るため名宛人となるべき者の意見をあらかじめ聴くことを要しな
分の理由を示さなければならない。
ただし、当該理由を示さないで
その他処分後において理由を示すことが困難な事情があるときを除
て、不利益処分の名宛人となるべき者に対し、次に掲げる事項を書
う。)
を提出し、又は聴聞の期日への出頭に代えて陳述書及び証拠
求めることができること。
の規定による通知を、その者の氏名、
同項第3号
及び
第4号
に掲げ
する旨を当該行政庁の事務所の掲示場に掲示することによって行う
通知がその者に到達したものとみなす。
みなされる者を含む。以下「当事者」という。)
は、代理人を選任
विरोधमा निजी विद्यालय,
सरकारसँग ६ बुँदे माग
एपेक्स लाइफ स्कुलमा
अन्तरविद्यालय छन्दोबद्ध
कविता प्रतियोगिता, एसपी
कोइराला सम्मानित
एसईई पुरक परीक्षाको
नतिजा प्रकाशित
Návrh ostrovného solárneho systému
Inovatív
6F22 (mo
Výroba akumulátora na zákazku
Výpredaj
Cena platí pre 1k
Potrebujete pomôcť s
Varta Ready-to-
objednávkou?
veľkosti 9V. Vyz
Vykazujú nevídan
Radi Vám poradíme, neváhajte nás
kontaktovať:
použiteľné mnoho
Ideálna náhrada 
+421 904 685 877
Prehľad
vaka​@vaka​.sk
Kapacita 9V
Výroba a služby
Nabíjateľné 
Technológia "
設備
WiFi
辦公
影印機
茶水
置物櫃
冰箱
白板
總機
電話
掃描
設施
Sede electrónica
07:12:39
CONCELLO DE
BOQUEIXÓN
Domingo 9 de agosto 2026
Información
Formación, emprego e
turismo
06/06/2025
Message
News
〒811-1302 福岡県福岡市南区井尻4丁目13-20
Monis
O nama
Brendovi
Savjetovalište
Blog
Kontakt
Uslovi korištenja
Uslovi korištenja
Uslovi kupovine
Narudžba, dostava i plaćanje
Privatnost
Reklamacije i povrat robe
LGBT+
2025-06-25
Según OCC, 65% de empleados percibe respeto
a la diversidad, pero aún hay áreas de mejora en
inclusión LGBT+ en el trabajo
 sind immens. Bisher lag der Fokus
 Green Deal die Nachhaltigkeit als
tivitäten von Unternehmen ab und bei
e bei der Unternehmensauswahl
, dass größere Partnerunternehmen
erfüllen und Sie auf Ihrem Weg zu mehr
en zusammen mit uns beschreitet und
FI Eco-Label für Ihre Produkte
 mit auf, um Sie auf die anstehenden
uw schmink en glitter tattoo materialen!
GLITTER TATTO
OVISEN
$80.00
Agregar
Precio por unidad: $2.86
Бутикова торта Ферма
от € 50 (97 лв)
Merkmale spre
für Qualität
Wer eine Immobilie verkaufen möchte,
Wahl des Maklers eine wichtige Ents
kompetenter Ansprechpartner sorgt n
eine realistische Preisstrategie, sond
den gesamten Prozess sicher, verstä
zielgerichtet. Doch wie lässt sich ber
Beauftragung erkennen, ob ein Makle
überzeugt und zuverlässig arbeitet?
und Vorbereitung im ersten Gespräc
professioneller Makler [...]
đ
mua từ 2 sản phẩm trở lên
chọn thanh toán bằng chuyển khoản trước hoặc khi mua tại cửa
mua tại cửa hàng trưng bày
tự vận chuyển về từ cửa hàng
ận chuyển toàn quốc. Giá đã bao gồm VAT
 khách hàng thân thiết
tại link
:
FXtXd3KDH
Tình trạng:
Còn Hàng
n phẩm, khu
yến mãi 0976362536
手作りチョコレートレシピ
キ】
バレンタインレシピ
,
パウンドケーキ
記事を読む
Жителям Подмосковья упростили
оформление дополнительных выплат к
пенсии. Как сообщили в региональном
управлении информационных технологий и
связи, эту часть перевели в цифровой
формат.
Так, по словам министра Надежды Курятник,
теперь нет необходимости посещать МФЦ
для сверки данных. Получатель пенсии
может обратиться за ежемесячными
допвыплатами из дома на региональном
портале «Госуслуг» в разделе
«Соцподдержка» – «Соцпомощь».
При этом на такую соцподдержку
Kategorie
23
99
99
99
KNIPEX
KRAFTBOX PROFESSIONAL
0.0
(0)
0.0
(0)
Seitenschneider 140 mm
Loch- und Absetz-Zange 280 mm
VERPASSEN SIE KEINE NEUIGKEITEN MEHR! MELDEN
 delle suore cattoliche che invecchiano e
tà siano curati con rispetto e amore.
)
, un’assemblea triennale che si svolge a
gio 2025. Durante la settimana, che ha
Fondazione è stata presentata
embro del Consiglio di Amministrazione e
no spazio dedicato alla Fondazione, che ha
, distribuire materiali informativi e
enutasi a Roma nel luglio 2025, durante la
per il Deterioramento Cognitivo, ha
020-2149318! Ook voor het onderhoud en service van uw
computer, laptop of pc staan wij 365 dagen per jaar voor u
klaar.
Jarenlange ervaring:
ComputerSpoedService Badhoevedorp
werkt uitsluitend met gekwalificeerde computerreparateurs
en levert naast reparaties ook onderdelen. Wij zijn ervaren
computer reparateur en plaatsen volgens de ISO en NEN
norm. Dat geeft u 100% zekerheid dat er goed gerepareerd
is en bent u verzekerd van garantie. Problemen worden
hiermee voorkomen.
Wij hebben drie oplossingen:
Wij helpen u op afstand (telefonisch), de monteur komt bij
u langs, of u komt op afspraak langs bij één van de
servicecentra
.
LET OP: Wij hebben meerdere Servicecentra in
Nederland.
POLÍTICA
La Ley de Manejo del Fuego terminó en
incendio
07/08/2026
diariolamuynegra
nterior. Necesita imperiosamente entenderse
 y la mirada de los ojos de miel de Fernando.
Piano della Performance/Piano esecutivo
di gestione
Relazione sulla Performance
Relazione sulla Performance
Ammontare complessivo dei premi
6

+-------+

When you reach the line with "みなされる者を含む。以下「当事者」という。)" in the records above, start writing out lines exactly, and stop once the line with "Uslovi kupovine" has been written; include nothing else.

みなされる者を含む。以下「当事者」という。)
は、代理人を選任
विरोधमा निजी विद्यालय,
सरकारसँग ६ बुँदे माग
एपेक्स लाइफ स्कुलमा
अन्तरविद्यालय छन्दोबद्ध
कविता प्रतियोगिता, एसपी
कोइराला सम्मानित
एसईई पुरक परीक्षाको
नतिजा प्रकाशित
Návrh ostrovného solárneho systému
Inovatív
6F22 (mo
Výroba akumulátora na zákazku
Výpredaj
Cena platí pre 1k
Potrebujete pomôcť s
Varta Ready-to-
objednávkou?
veľkosti 9V. Vyz
Vykazujú nevídan
Radi Vám poradíme, neváhajte nás
kontaktovať:
použiteľné mnoho
Ideálna náhrada 
+421 904 685 877
Prehľad
vaka​@vaka​.sk
Kapacita 9V
Výroba a služby
Nabíjateľné 
Technológia "
設備
WiFi
辦公
影印機
茶水
置物櫃
冰箱
白板
總機
電話
掃描
設施
Sede electrónica
07:12:39
CONCELLO DE
BOQUEIXÓN
Domingo 9 de agosto 2026
Información
Formación, emprego e
turismo
06/06/2025
Message
News
〒811-1302 福岡県福岡市南区井尻4丁目13-20
Monis
O nama
Brendovi
Savjetovalište
Blog
Kontakt
Uslovi korištenja
Uslovi korištenja
Uslovi kupovine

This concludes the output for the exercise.